Сторож разгорячился.
– Тут много бывает публики, – сердито отчитал он меня. – Сколько народу ходило, а никто таких глупостей спрашивать не позволяет!
Всю дорогу обратно я слушал брюзжание надувшейся Киски, оскорбленной моей некультурностью и презрением к археологии. Действительно, мне было скучно в музее, среди мертвых вещей. Однако мне понравились вкопанные на перекрестках миниатюрных улиц Херсонеса огромные глиняные амфоры; жители собирали в них дождевую воду.
Киска имела связи среди рядовых крепостной артиллерии и матросов флотских казарм. Сама она была выслана из Петербурга в Севастополь на три года под надзор полиции. Я долго ломал голову, стараясь понять, чем руководствуется охранное отделение, посылая революционеров и революционерок в такие центры военной силы, как Севастополь, но никакого объяснения не нашел.
Дело происходило в октябре 1903 года, после многих забастовок и демонстраций по таким крупным городам, как Одесса, Екатеринослав, Киев и другие.
Однажды ночью на Артиллерийской слободке состоялось первое мое свидание с рядовым Палицыным, невзрачным рябоватым солдатиком. Через Киску он распространял в казармах революционную литературу. Киска, бывшая тут же, убедила Палицына созвать собрание рядовых, на котором я должен был с ними говорить.
На другой день поздно вечером я встретил Палицына, как мы условились заранее, в одном закоулке, и он провел меня тайным путем в казарму, вернее – в небольшое строение около береговых укреплений. Из предосторожности огонь не был зажжен; собрание произошло в полной тьме, где блестели только искры махорочных папирос. По‑видимому, народу было много, так как дышалось и ступалось с трудом.
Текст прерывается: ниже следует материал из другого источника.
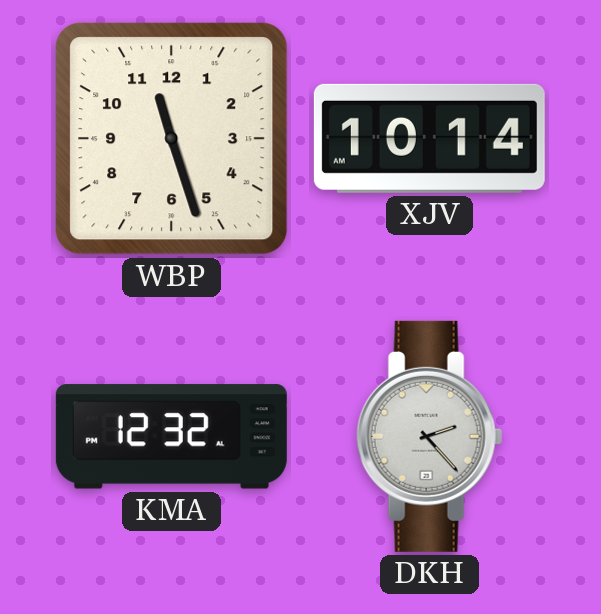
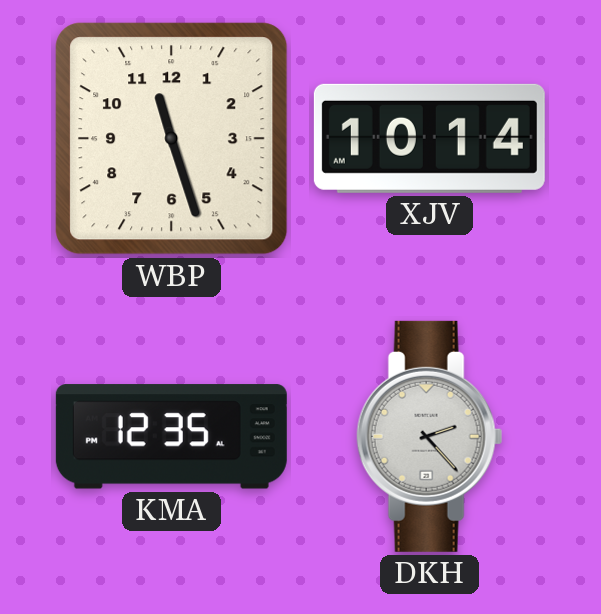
KMA: 12:32 -> 12:35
Я сказал им так много и с таким увлечением, что впоследствии узнал лестную для меня вещь: оказывается, один солдат после моего ухода бросил с головы на землю фуражку и воскликнул:
– Эх, пропадай родители и жена, пропадай дети! Жизнь отдам!
Такие собрания повторялись несколько раз, но они происходили, ввиду осведомленности начальства о первом собрании, на пустырях, за первым от Севастополя железнодорожным туннелем.
Среди матросов особенно выделялся своей популярностью, конспирацией и энтузиазмом один ефрейтор машинной команды, сормовский рабочий. Его прозвище было Спартак. Это был худощавый человек лет тридцати, со следами оспы на желтом лице, гибкий и своеобразно красивый. Моя задача, как внушила мне Киска (ее прозвище для кружков было Зоя, Киской ее звали городские знакомые), состояла в том, чтобы привлечь Спартака на сторону социально‑революционной партии. Спартак симпатизировал эсерам, однако его отталкивал от их программы так называемый «индивидуальный террор»; этот моряк находил более целесообразным массовый террор, устанавливаемый программой с.‑д.
Я несколько раз встречался с ним на квартире у Киски и за двором флотских казарм, однако вполне его переубедить не мог. Иногда, казалось, он соглашался, а затем, встретясь другой раз, довольно стройно и доказательно спорил.
Его привлекала земельная часть программы эсеров, отталкивал террор. А так как в Севастополе был комитет с.‑д. партии, поставленный и обслуживаемый гораздо лучше, чем наш, то и влияние на Спартака с той стороны было сильнее нашего. Между тем залучить этого человека было бы крайне выгодно: матросы слепо доверяли ему; на какую бы сторону он ни пошел, на ту сторону пошли бы и матросы.
Раздумывая и колеблясь, Спартак поступал мудро, как Соломон: он устраивал собрания равно для с.‑р. и с.‑д., а сам, присутствуя на них, слушал, сравнивал и решал. Впоследствии он окончательно примкнул к с.‑д. партии.